No, Amtrak does not offer shuttle service to the airport from either Schenectady or Albany-Rensselaer.

From Schenectady, suggestion is to take a taxi.

From Albany-Rensselaer, you could either catch a cab or catch the city bus (cdta) but I am unfamiliar with their routes and schedules.  

Edit: There is also something called the Vermont Shires Connector that seems to run from the station to the airport as well. (from Albany-Rensselaer)


----------



## cpotisch (Mar 13, 2019)

Does Amtrak run any service to Albany Airport? If not, why does it count as a “stop”?


----------



## PVD (Mar 13, 2019)

I use Amtrak to travel to my NYS AHA meetings all the time, and Albany presents the greatest challenge, since we usually use a hotel up by the airport. I usually end up driving. It is generally either expensive or very inconvenient and/or drawn out. I managed some seminars at the OTC in Lake Placid, and they do van runs to the airport,  I had to convince attendees to fly in or drive directly, even if they liked the train. Always bothered me.


----------



## Barb Stout (Mar 13, 2019)

Thanks muchly.  Is there a place to suggest to Amtrak on-line to not list places as stops when they are not actual stops?  I noticed that there are several "stops" in some places that now I have to doubt if they are actual stops.  I guess the inexperienced should always call Amtrak when there are multiple "stops" listed for a locale.


----------



## cpotisch (Mar 13, 2019)

Barb Stout said:


> Thanks muchly. Is there a place to suggest to Amtrak on-line to not list places as stops when they are not actual stops? I noticed that there are several "stops" in some places that now I have to doubt if they are actual stops. I guess the inexperienced should always call Amtrak when there are multiple "stops" listed for a locale.

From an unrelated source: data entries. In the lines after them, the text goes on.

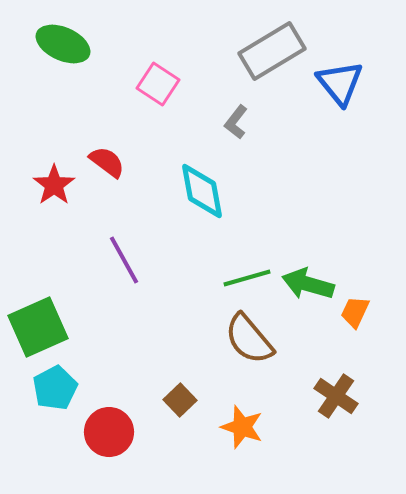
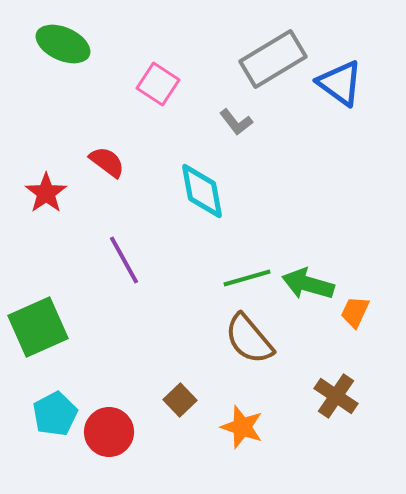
gray rectangle: moved 1 px right, 8 px down
blue triangle: rotated 15 degrees counterclockwise
gray L-shape: rotated 76 degrees counterclockwise
red star: moved 8 px left, 8 px down
cyan pentagon: moved 26 px down
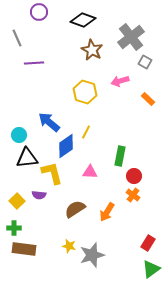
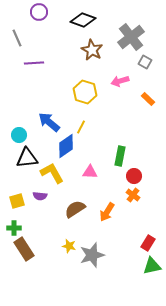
yellow line: moved 5 px left, 5 px up
yellow L-shape: rotated 15 degrees counterclockwise
purple semicircle: moved 1 px right, 1 px down
yellow square: rotated 28 degrees clockwise
brown rectangle: rotated 50 degrees clockwise
green triangle: moved 1 px right, 3 px up; rotated 24 degrees clockwise
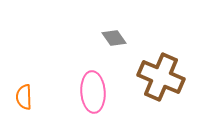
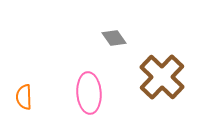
brown cross: moved 1 px right; rotated 21 degrees clockwise
pink ellipse: moved 4 px left, 1 px down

Looks like there are actually two daily Thruway busses serving Albany airport (one in each direction). There is #6491 at 5:30 PM from the airport to Rensselaer connecting to the (westbound) LSL, and there is #6244 departing Rensselaer at 3:35 PM, connecting _from_ the eastbound LSL. Amtrak doesn’t just randomly list nonexistent stops.


----------



## Barb Stout (Mar 13, 2019)

Thruway buses are Amtrak buses or ...?  Glad to hear that Amtrak doesn't list nonexistent stops.


----------



## PVD (Mar 13, 2019)

Thruway connections may be be segments provided in conjunction with a bus company's regular runs, or a separate contracted service. It may also be a van/limo style connection in some cases.


----------



## Barb Stout (Mar 13, 2019)

Thanks everybody!


----------



## cpotisch (Mar 13, 2019)

Barb Stout said:


> Thruway buses are Amtrak buses or ...?  Glad to hear that Amtrak doesn't list nonexistent stops.


Thruway buses are Amtrak’s bus network, bridging the gaps in rail service. Amtrak sells the tickets, but the buses themselves are contracted out to separate operators. Most Thruway buses are exclusively for Amtrak passengers connecting to or from specific trains, and will always wait for passengers making connections (regardless of how late the train is). Some routes are served by buses that just happen to run to the right locations, which Amtrak sells some seats on. Greyhound is one of the main operators of Thruway buses, but there are many other smaller companies that do so, and this is why some routes are served by full size intercity buses, while others are served by vans or even minivans.


----------